Philips Launches IntraSight Plus, FDA‑Cleared Interventional Cardiology Platform

RYLPF
March 25, 2026

Philips announced the launch of its IntraSight Plus interventional cardiology platform, a comprehensive system that integrates IVUS imaging, iFR/FFR physiology, and co‑registration to support minimally invasive coronary procedures. The platform received FDA 510(k) clearance and CE marking, enabling marketing in the United States and European markets. The first patient case was performed on March 19, 2026, in Germany.
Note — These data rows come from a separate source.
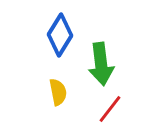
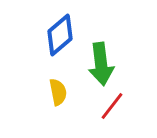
blue diamond: rotated 18 degrees clockwise
red line: moved 2 px right, 3 px up
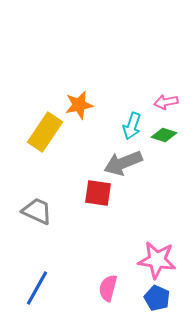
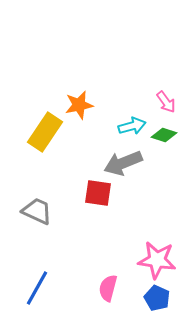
pink arrow: rotated 115 degrees counterclockwise
cyan arrow: rotated 124 degrees counterclockwise
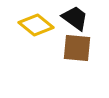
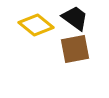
brown square: moved 2 px left, 1 px down; rotated 16 degrees counterclockwise
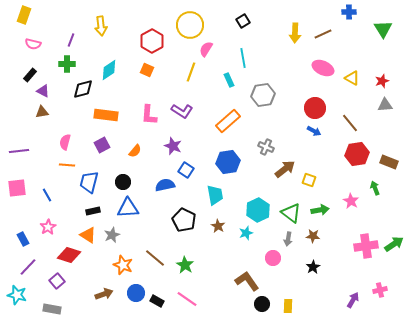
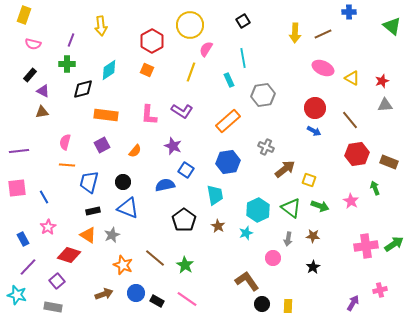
green triangle at (383, 29): moved 9 px right, 3 px up; rotated 18 degrees counterclockwise
brown line at (350, 123): moved 3 px up
blue line at (47, 195): moved 3 px left, 2 px down
blue triangle at (128, 208): rotated 25 degrees clockwise
green arrow at (320, 210): moved 4 px up; rotated 30 degrees clockwise
green triangle at (291, 213): moved 5 px up
black pentagon at (184, 220): rotated 10 degrees clockwise
purple arrow at (353, 300): moved 3 px down
gray rectangle at (52, 309): moved 1 px right, 2 px up
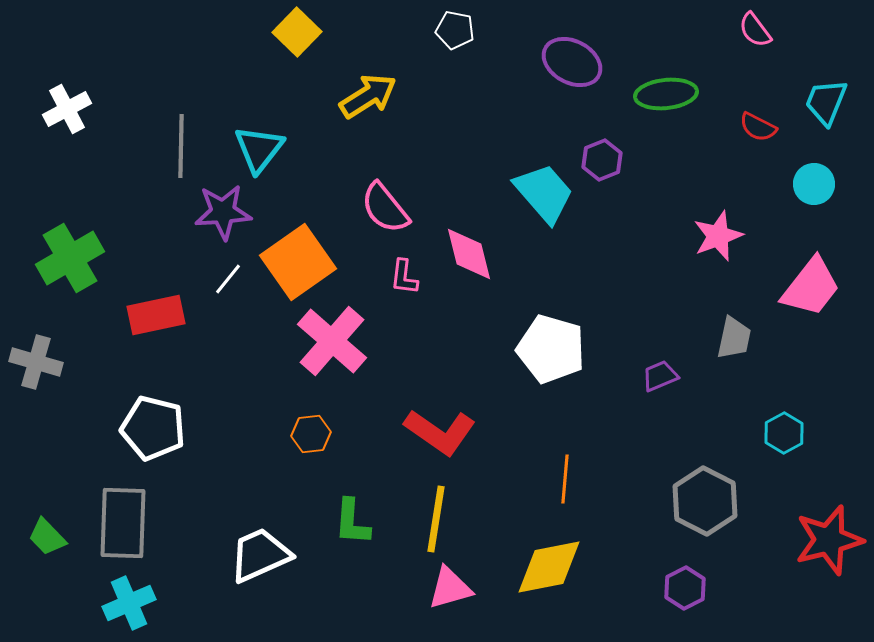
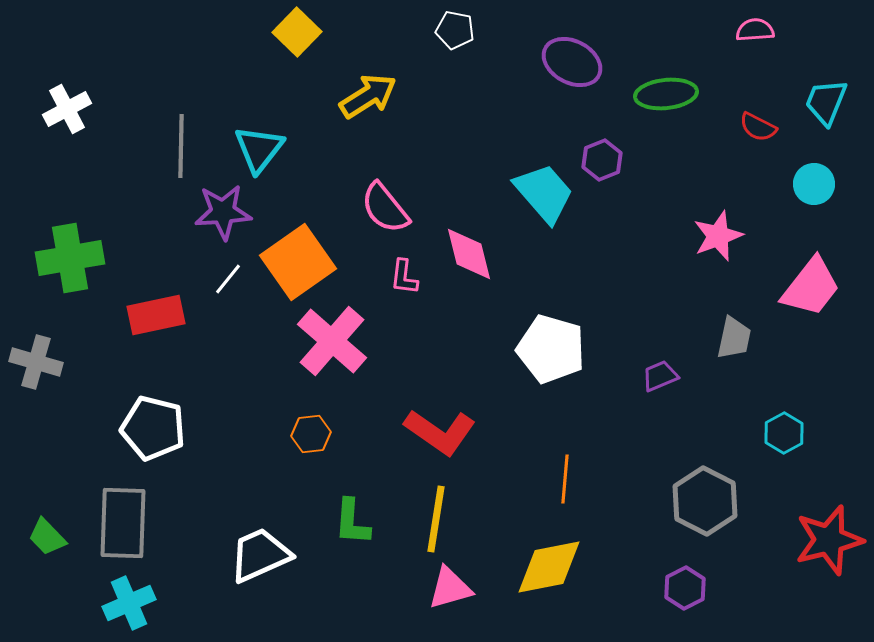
pink semicircle at (755, 30): rotated 123 degrees clockwise
green cross at (70, 258): rotated 20 degrees clockwise
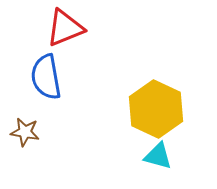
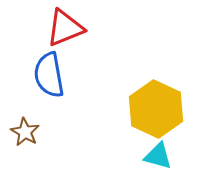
blue semicircle: moved 3 px right, 2 px up
brown star: rotated 20 degrees clockwise
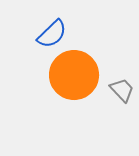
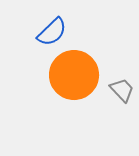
blue semicircle: moved 2 px up
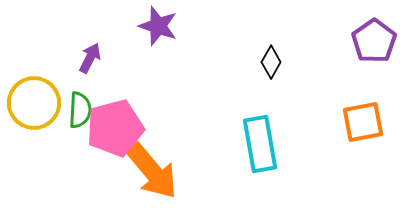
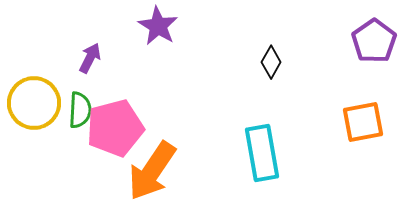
purple star: rotated 12 degrees clockwise
cyan rectangle: moved 2 px right, 9 px down
orange arrow: rotated 74 degrees clockwise
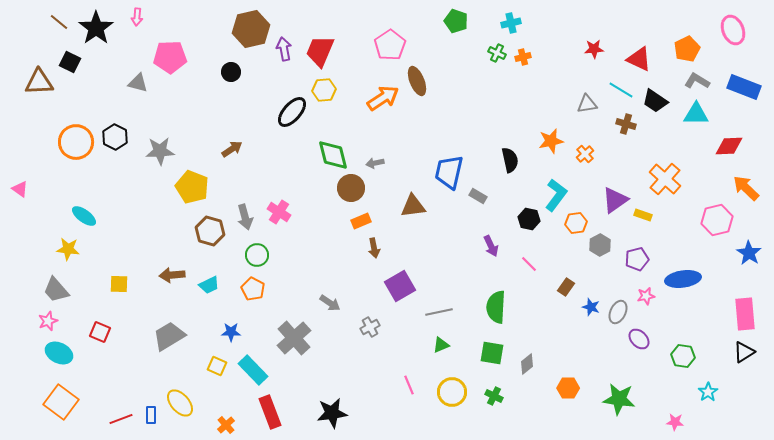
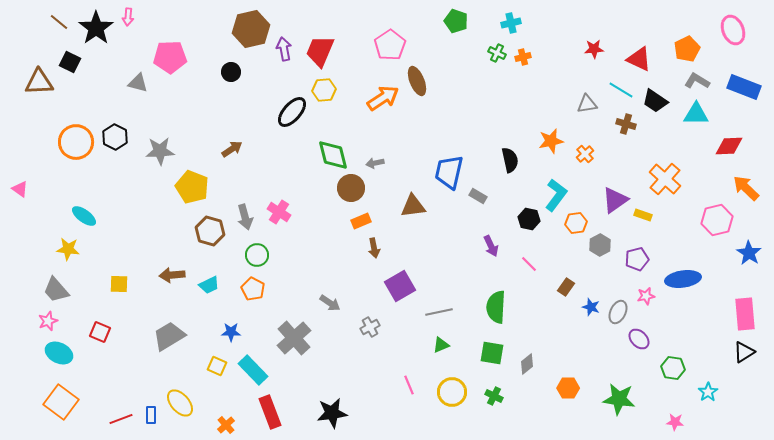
pink arrow at (137, 17): moved 9 px left
green hexagon at (683, 356): moved 10 px left, 12 px down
Philips claims the platform can reduce system operation time by up to 47%, improving workflow efficiency for cardiac specialists. The integration of diagnostic and treatment planning tools supports Philips’ connected care strategy, which has been a focus since the COVID‑19 pandemic and is reinforced by recent acquisitions such as BioTelemetry and Capsule Technologies.

The launch follows Philips’ Q4 2025 earnings, which reported 7% comparable sales growth and a 15.1% adjusted EBITA margin, underscoring the company’s ability to drive profitability while investing in innovation. CEO Roy Jakobs highlighted the company’s “strong order growth and sales, robust margin expansion despite tariffs, and solid cash generation” as evidence of resilient performance.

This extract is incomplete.